PROMPT
Drop the pictures from the entries below, then reproduce the rest exactly.

Segment Start: PROVIDED DATA

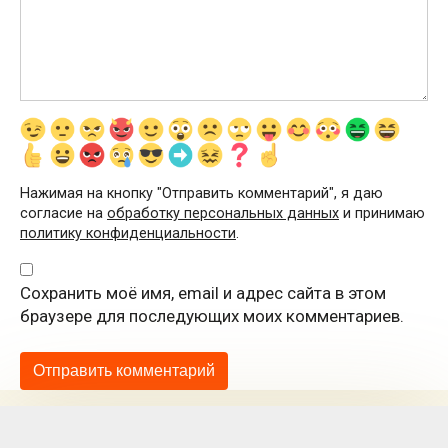
Нажимая на кнопку "Отправить комментарий", я даю
согласие на
обработку персональных данных
и принимаю
политику конфиденциальности
.
Сохранить моё имя, email и адрес сайта в этом
браузере для последующих моих комментариев.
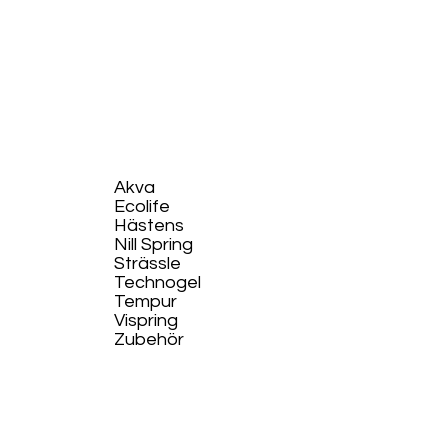
Akva
Ecolife​
Hästens
Nill Spring
Strässle
Technogel
Tempur
Vispring
Zubehör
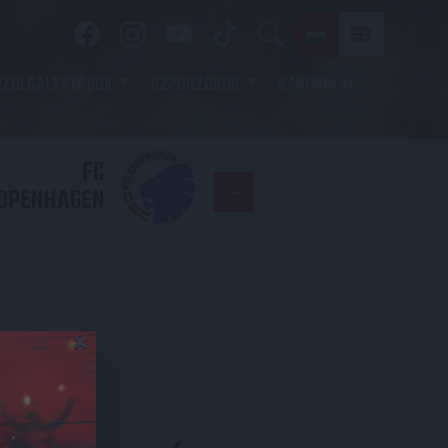
SZOLGÁLTATÁSOK
SZPONZOROK
KAPCSOLAT
FC
DVSC
OPENHAGEN
×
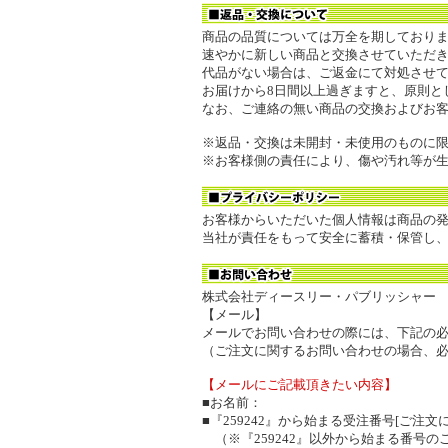
商品の品質については万全を期しておりま
速やかに新しい商品と交換させていただ
代品がない場合は、ご返金にて対処させ
お届けから8日間以上過ぎますと、原則と
なお、ご連絡の無い商品の交換およびお
※返品・交換は未開封・未使用のものに
※お客様側の責任により、傷や汚れ等が
お客様からいただいた個人情報は商品の
当社が責任をもって安全に蓄積・保管し
株式会社ディースリー・パブリッシャー
【メール】
メールでお問い合わせの際には、下記の
（ご注文に関するお問い合わせの場合、
【メールにご記載頂きたい内容】
■お名前：
■『259242』から始まる受注番号[ご注
（※『259242』以外から始まる番号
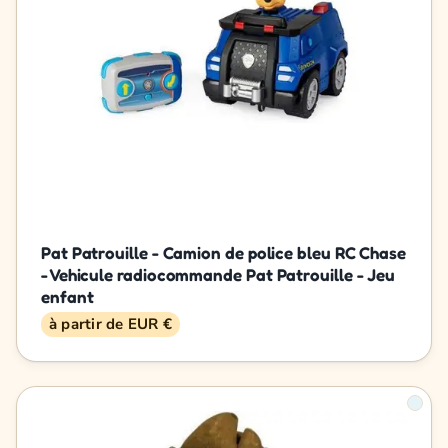
Pat Patrouille - Camion de police bleu RC Chase
- Vehicule radiocommande Pat Patrouille - Jeu
enfant
à partir de EUR €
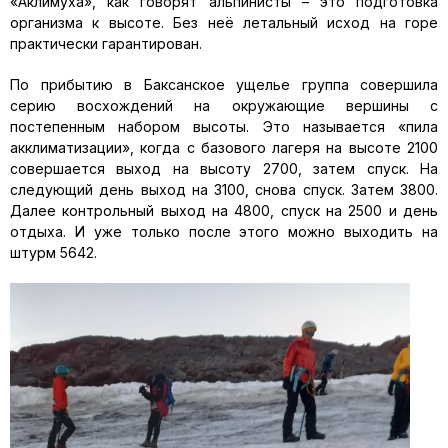
«Аклимуха», как говорят альпинисты – это подготовка
организма к высоте. Без неё летальный исход на горе
практически гарантирован.
По прибытию в Баксанское ущелье группа совершила
серию восхождений на окружающие вершины с
постепенным набором высоты. Это называется «пила
акклиматизации», когда с базового лагеря на высоте 2100
совершается выход на высоту 2700, затем спуск. На
следующий день выход на 3100, снова спуск. Затем 3800.
Далее контрольный выход на 4800, спуск на 2500 и день
отдыха. И уже только после этого можно выходить на
штурм 5642.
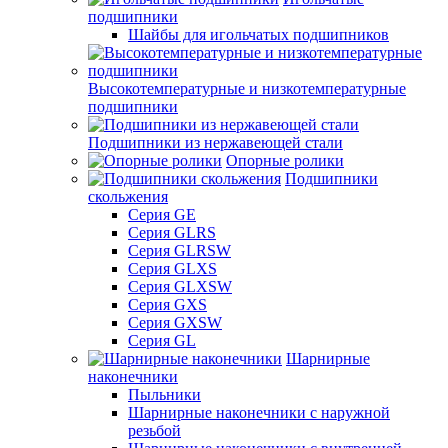
подшипники
Шайбы для игольчатых подшипников
Высокотемпературные и низкотемпературные
подшипники
Подшипники из нержавеющей стали
Опорные ролики
Подшипники
скольжения
Серия GE
Серия GLRS
Серия GLRSW
Серия GLXS
Серия GLXSW
Серия GXS
Серия GXSW
Серия GL
Шарнирные
наконечники
Пыльники
Шарнирные наконечники с наружной
резьбой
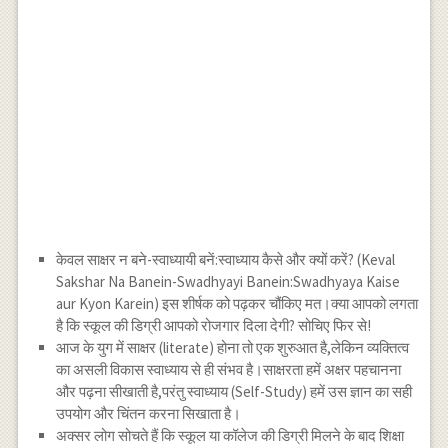
केवल साक्षर न बने-स्वाध्यायी बनें:स्वाध्याय कैसे और क्यों करें? (Keval
Sakshar Na Banein-Swadhyayi Banein:Swadhyaya Kaise
aur Kyon Karein) इस शीर्षक को पढ़कर चौंकिए मत।क्या आपको लगता
है कि स्कूल की डिग्री आपको रोजगार दिला देगी? सोचिए फिर से!
आज के युग में साक्षर (literate) होना तो एक शुरुआत है,लेकिन व्यक्तित्व
का असली विकास स्वाध्याय से ही संभव है।साक्षरता हमें अक्षर पहचानना
और पढ़ना सीखाती है,परंतु स्वाध्याय (Self-Study) हमें उस ज्ञान का सही
उपयोग और चिंतन करना सिखाता है।
अक्सर लोग सोचते हैं कि स्कूल या कॉलेज की डिग्री मिलने के बाद शिक्षा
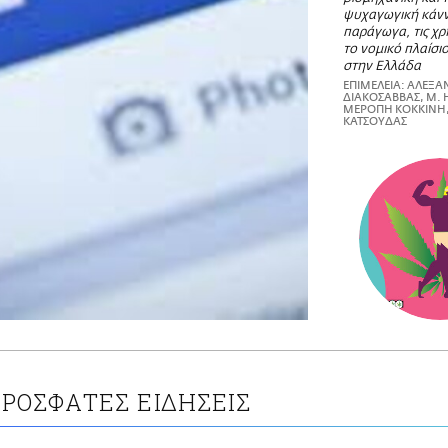
ψυχαγωγική κάνν
παράγωγα, τις χρ
το νομικό πλαίσιο
στην Ελλάδα
ΕΠΙΜΕΛΕΙΑ: ΑΛΕΞ
ΔΙΑΚΟΣΑΒΒΑΣ, M. 
ΜΕΡΟΠΗ ΚΟΚΚΙΝΗ,
ΚΑΤΣΟΥΔΑΣ
ΡΟΣΦΑΤΕΣ ΕΙΔΗΣΕΙΣ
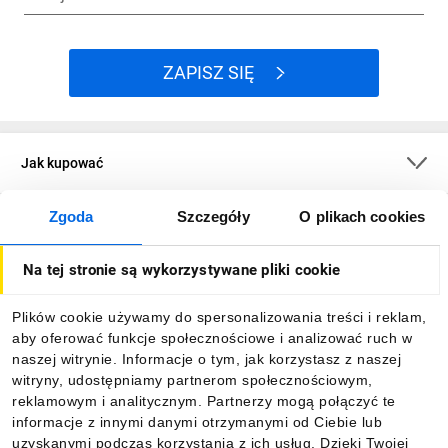
ZAPISZ SIĘ
Jak kupować
Zgoda
Szczegóły
O plikach cookies
O firmie
Na tej stronie są wykorzystywane pliki cookie
Dla kupujących
Plików cookie używamy do spersonalizowania treści i reklam,
aby oferować funkcje społecznościowe i analizować ruch w
Informacje
naszej witrynie. Informacje o tym, jak korzystasz z naszej
witryny, udostępniamy partnerom społecznościowym,
reklamowym i analitycznym. Partnerzy mogą połączyć te
Pobierz naszą aplikację mobilną:
informacje z innymi danymi otrzymanymi od Ciebie lub
uzyskanymi podczas korzystania z ich usług. Dzięki Twojej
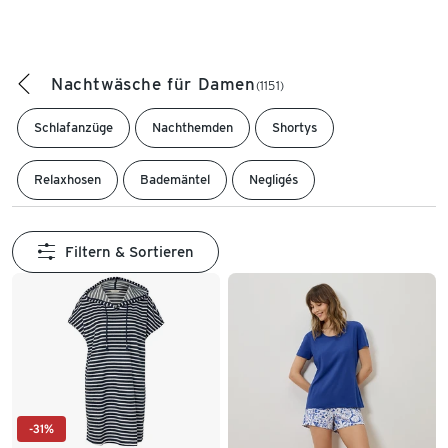
Nachtwäsche für Damen
(1151)
Schlafanzüge
Nachthemden
Shortys
Relaxhosen
Bademäntel
Negligés
Filtern & Sortieren
-31%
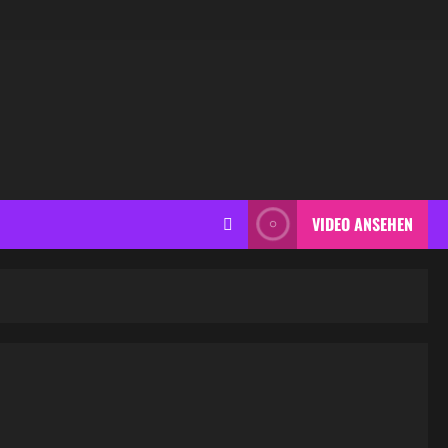
VIDEO ANSEHEN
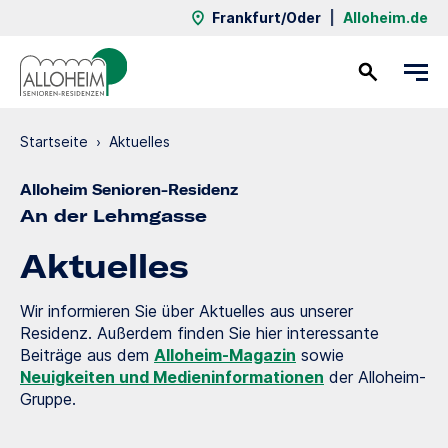
Frankfurt/Oder
|
Alloheim.de
Kontakt
Startseite
›
Aktuelles
Alloheim Senioren-Residenz
An der Lehmgasse
Aktuelles
Wir informieren Sie über Aktuelles aus unserer
Residenz. Außerdem finden Sie hier interessante
Beiträge aus dem
Alloheim-Magazin
sowie
Neuigkeiten und Medieninformationen
der Alloheim-
Gruppe.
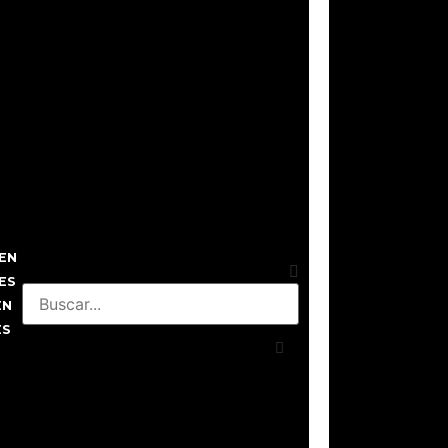
EN
ES
EN
ES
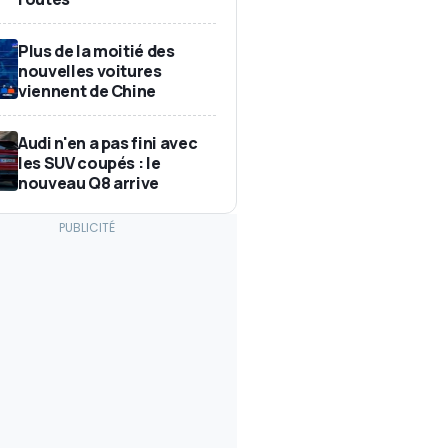
Plus de la moitié des
nouvelles voitures
viennent de Chine
Audi n'en a pas fini avec
les SUV coupés : le
nouveau Q8 arrive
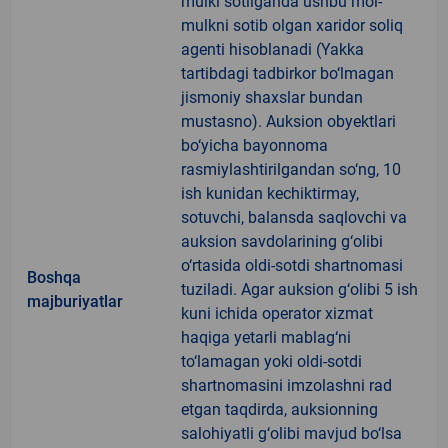
mulki sotilganda ushbu mol-
mulkni sotib olgan xaridor soliq
agenti hisoblanadi (Yakka
tartibdagi tadbirkor bo‘lmagan
jismoniy shaxslar bundan
mustasno). Auksion obyektlari
bo‘yicha bayonnoma
rasmiylashtirilgandan so‘ng, 10
ish kunidan kechiktirmay,
sotuvchi, balansda saqlovchi va
auksion savdolarining g‘olibi
o‘rtasida oldi-sotdi shartnomasi
Boshqa
tuziladi. Agar auksion g‘olibi 5 ish
majburiyatlar
kuni ichida operator xizmat
haqiga yetarli mablag‘ni
to‘lamagan yoki oldi-sotdi
shartnomasini imzolashni rad
etgan taqdirda, auksionning
salohiyatli g‘olibi mavjud bo‘lsa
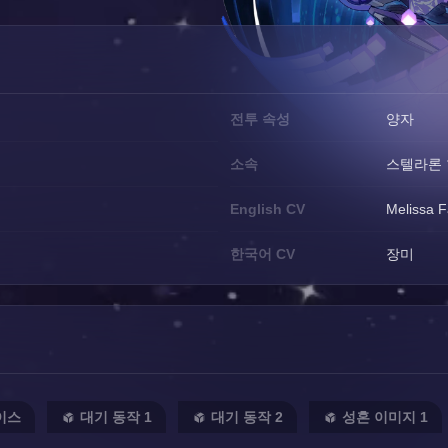
전투 속성
양자
소속
스텔라론
English CV
Melissa 
한국어 CV
장미
이스
대기 동작 1
대기 동작 2
성혼 이미지 1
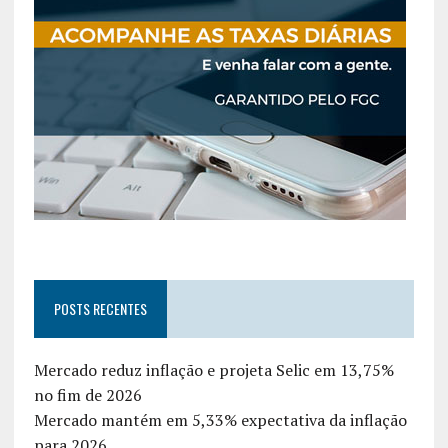
POSTS RECENTES
Mercado reduz inflação e projeta Selic em 13,75%
no fim de 2026
Mercado mantém em 5,33% expectativa da inflação
para 2026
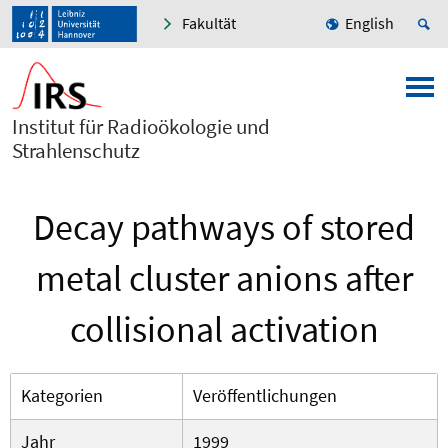
Fakultät
English
Institut für Radioökologie und
Strahlenschutz
Decay pathways of stored
metal cluster anions after
collisional activation
Kategorien
Veröffentlichungen
Jahr
1999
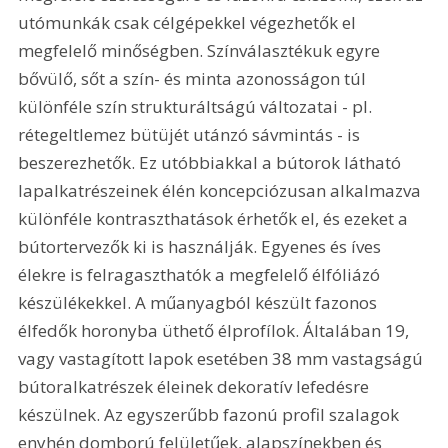
utómunkák csak célgépekkel végezhetők el 
megfelelő minőségben. Színválasztékuk egyre 
bővülő, sőt a szín- és minta azonosságon túl 
különféle szín strukturáltságú változatai - pl. 
rétegeltlemez bütüjét utánzó sávmintás - is 
beszerezhetők. Ez utóbbiakkal a bútorok látható 
lapalkatrészeinek élén koncepciózusan alkalmazva 
különféle kontraszthatások érhetők el, és ezeket a 
bútortervezők ki is használják. Egyenes és íves 
élekre is felragaszthatók a megfelelő élfóliázó 
készülékekkel. A műanyagból készült fazonos 
élfedők horonyba üthető élprofílok. Általában 19, 
vagy vastagított lapok esetében 38 mm vastagságú 
bútoralkatrészek éleinek dekoratív lefedésre 
készülnek. Az egyszerűbb fazonú profil szalagok 
enyhén domború felületűek, alapszínekben és 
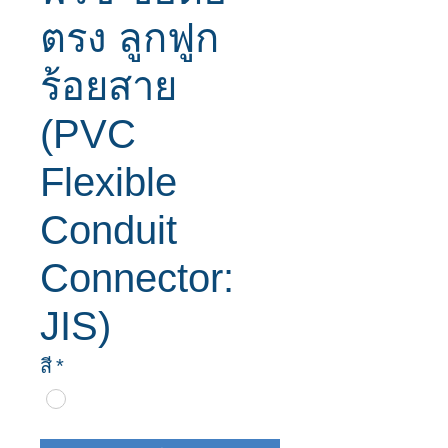
ตรง ลูกฟูก
ร้อยสาย
(PVC
Flexible
Conduit
Connector:
JIS)
สี
*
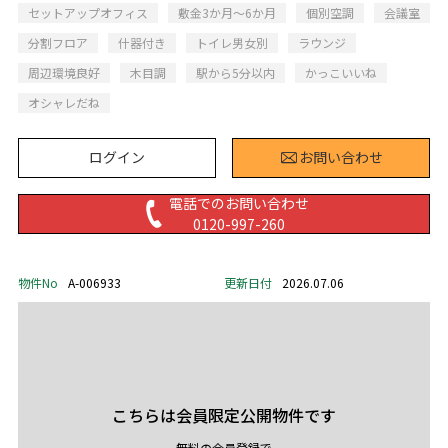
セットアップオフィス
敷金3か月～6か月
個別空調
会議室
分割フロア
什器付き
トイレ男女別
ラウンジ
周辺環境良好
木目調
駅から5分以内
かっこいいね
オシャレだね
ログイン
お問い合わせ
電話でのお問い合わせ
0120-997-260
物件No
A-006933
更新日付
2026.07.06
こちらは会員限定公開物件です
無料の会員登録で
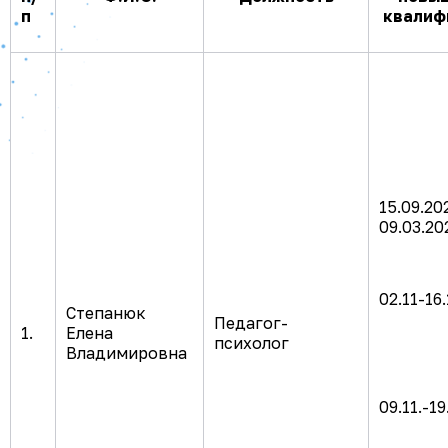
п
квалиф
15.09.20
09.03.20
02.11-16
Степанюк
Педагог-
1.
Елена
психолог
Владимировна
09.11.-19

Segment End: PROVIDED DATA

EXERCISE RESULT
Нажимая на кнопку "Отправить комментарий", я даю
согласие на
обработку персональных данных
и принимаю
политику конфиденциальности
.
Сохранить моё имя, email и адрес сайта в этом
браузере для последующих моих комментариев.
Akva
Ecolife​
Hästens
Nill Spring
Strässle
Technogel
Tempur
Vispring
Zubehör
SZOLGÁLTATÁSOK
SZPONZOROK
KAPCSOLAT
FC
DVSC
OPENHAGEN
×
商品の品質については万全を期しておりま
速やかに新しい商品と交換させていただ
代品がない場合は、ご返金にて対処させ
お届けから8日間以上過ぎますと、原則と
なお、ご連絡の無い商品の交換およびお
※返品・交換は未開封・未使用のものに
※お客様側の責任により、傷や汚れ等が
お客様からいただいた個人情報は商品の
当社が責任をもって安全に蓄積・保管し
株式会社ディースリー・パブリッシャー
【メール】
メールでお問い合わせの際には、下記の
（ご注文に関するお問い合わせの場合、
【メールにご記載頂きたい内容】
■お名前：
■『259242』から始まる受注番号[ご注
（※『259242』以外から始まる番号
Pat Patrouille - Camion de police bleu RC Chase
- Vehicule radiocommande Pat Patrouille - Jeu
enfant
à partir de EUR €
«Аклимуха», как говорят альпинисты – это подготовка
организма к высоте. Без неё летальный исход на горе
практически гарантирован.
По прибытию в Баксанское ущелье группа совершила
серию восхождений на окружающие вершины с
постепенным набором высоты. Это называется «пила
акклиматизации», когда с базового лагеря на высоте 2100
совершается выход на высоту 2700, затем спуск. На
следующий день выход на 3100, снова спуск. Затем 3800.
Далее контрольный выход на 4800, спуск на 2500 и день
отдыха. И уже только после этого можно выходить на
штурм 5642.
подшипники
Шайбы для игольчатых подшипников
Высокотемпературные и низкотемпературные
подшипники
Подшипники из нержавеющей стали
Опорные ролики
Подшипники
скольжения
Серия GE
Серия GLRS
Серия GLRSW
Серия GLXS
Серия GLXSW
Серия GXS
Серия GXSW
Серия GL
Шарнирные
наконечники
Пыльники
Шарнирные наконечники с наружной
резьбой
केवल साक्षर न बने-स्वाध्यायी बनें:स्वाध्याय कैसे और क्यों करें? (Keval
Sakshar Na Banein-Swadhyayi Banein:Swadhyaya Kaise
aur Kyon Karein) इस शीर्षक को पढ़कर चौंकिए मत।क्या आपको लगता
है कि स्कूल की डिग्री आपको रोजगार दिला देगी? सोचिए फिर से!
आज के युग में साक्षर (literate) होना तो एक शुरुआत है,लेकिन व्यक्तित्व
का असली विकास स्वाध्याय से ही संभव है।साक्षरता हमें अक्षर पहचानना
और पढ़ना सीखाती है,परंतु स्वाध्याय (Self-Study) हमें उस ज्ञान का सही
उपयोग और चिंतन करना सिखाता है।
अक्सर लोग सोचते हैं कि स्कूल या कॉलेज की डिग्री मिलने के बाद शिक्षा
ψυχαγωγική κάνν
παράγωγα, τις χρ
το νομικό πλαίσιο
στην Ελλάδα
ΕΠΙΜΕΛΕΙΑ: ΑΛΕΞ
ΔΙΑΚΟΣΑΒΒΑΣ, M. 
ΜΕΡΟΠΗ ΚΟΚΚΙΝΗ,
ΚΑΤΣΟΥΔΑΣ
ΡΟΣΦΑΤΕΣ ΕΙΔΗΣΕΙΣ
ZAPISZ SIĘ
Jak kupować
Zgoda
Szczegóły
O plikach cookies
O firmie
Na tej stronie są wykorzystywane pliki cookie
Dla kupujących
Plików cookie używamy do spersonalizowania treści i reklam,
aby oferować funkcje społecznościowe i analizować ruch w
Informacje
naszej witrynie. Informacje o tym, jak korzystasz z naszej
witryny, udostępniamy partnerom społecznościowym,
reklamowym i analitycznym. Partnerzy mogą połączyć te
Pobierz naszą aplikację mobilną:
informacje z innymi danymi otrzymanymi od Ciebie lub
uzyskanymi podczas korzystania z ich usług. Dzięki Twojej
Nachtwäsche für Damen
(1151)
Schlafanzüge
Nachthemden
Shortys
Relaxhosen
Bademäntel
Negligés
Filtern & Sortieren
-31%
VIDEO ANSEHEN
Frankfurt/Oder
|
Alloheim.de
Kontakt
Startseite
›
Aktuelles
Alloheim Senioren-Residenz
An der Lehmgasse
Aktuelles
Wir informieren Sie über Aktuelles aus unserer
Residenz. Außerdem finden Sie hier interessante
Beiträge aus dem
Alloheim-Magazin
sowie
Neuigkeiten und Medieninformationen
der Alloheim-
Gruppe.
EN
ES
EN
ES
Plus de la moitié des
nouvelles voitures
viennent de Chine
Audi n'en a pas fini avec
les SUV coupés : le
nouveau Q8 arrive
mulki sotilganda ushbu mol-
mulkni sotib olgan xaridor soliq
agenti hisoblanadi (Yakka
tartibdagi tadbirkor bo‘lmagan
jismoniy shaxslar bundan
mustasno). Auksion obyektlari
bo‘yicha bayonnoma
rasmiylashtirilgandan so‘ng, 10
ish kunidan kechiktirmay,
sotuvchi, balansda saqlovchi va
auksion savdolarining g‘olibi
o‘rtasida oldi-sotdi shartnomasi
Boshqa
tuziladi. Agar auksion g‘olibi 5 ish
majburiyatlar
kuni ichida operator xizmat
haqiga yetarli mablag‘ni
to‘lamagan yoki oldi-sotdi
shartnomasini imzolashni rad
etgan taqdirda, auksionning
salohiyatli g‘olibi mavjud bo‘lsa
전투 속성
양자
소속
스텔라론
English CV
Melissa 
한국어 CV
장미
이스
대기 동작 1
대기 동작 2
성혼 이미지 1
POSTS RECENTES
Mercado reduz inflação e projeta Selic em 13,75%
no fim de 2026
Mercado mantém em 5,33% expectativa da inflação
para 2026
Fakultät
English
Institut für Radioökologie und
Strahlenschutz
Decay pathways of stored
metal cluster anions after
collisional activation
Kategorien
Veröffentlichungen
Jahr
1999
utómunkák csak célgépekkel végezhetők el 
megfelelő minőségben. Színválasztékuk egyre 
bővülő, sőt a szín- és minta azonosságon túl 
különféle szín strukturáltságú változatai - pl. 
rétegeltlemez bütüjét utánzó sávmintás - is 
beszerezhetők. Ez utóbbiakkal a bútorok látható 
lapalkatrészeinek élén koncepciózusan alkalmazva 
különféle kontraszthatások érhetők el, és ezeket a 
bútortervezők ki is használják. Egyenes és íves 
élekre is felragaszthatók a megfelelő élfóliázó 
készülékekkel. A műanyagból készült fazonos 
élfedők horonyba üthető élprofílok. Általában 19, 
vagy vastagított lapok esetében 38 mm vastagságú 
bútoralkatrészek éleinek dekoratív lefedésre 
készülnek. Az egyszerűbb fazonú profil szalagok 
enyhén domború felületűek, alapszínekben és 
ตรง ลูกฟูก
ร้อยสาย
(PVC
Flexible
Conduit
Connector:
JIS)
สี
*
セットアップオフィス
敷金3か月～6か月
個別空調
会議室
分割フロア
什器付き
トイレ男女別
ラウンジ
周辺環境良好
木目調
駅から5分以内
かっこいいね
オシャレだね
ログイン
お問い合わせ
電話でのお問い合わせ
0120-997-260
物件No
A-006933
更新日付
2026.07.06
こちらは会員限定公開物件です
無料の会員登録で
п
квалиф
15.09.20
09.03.20
02.11-16
Степанюк
Педагог-
1.
Елена
психолог
Владимировна
09.11.-19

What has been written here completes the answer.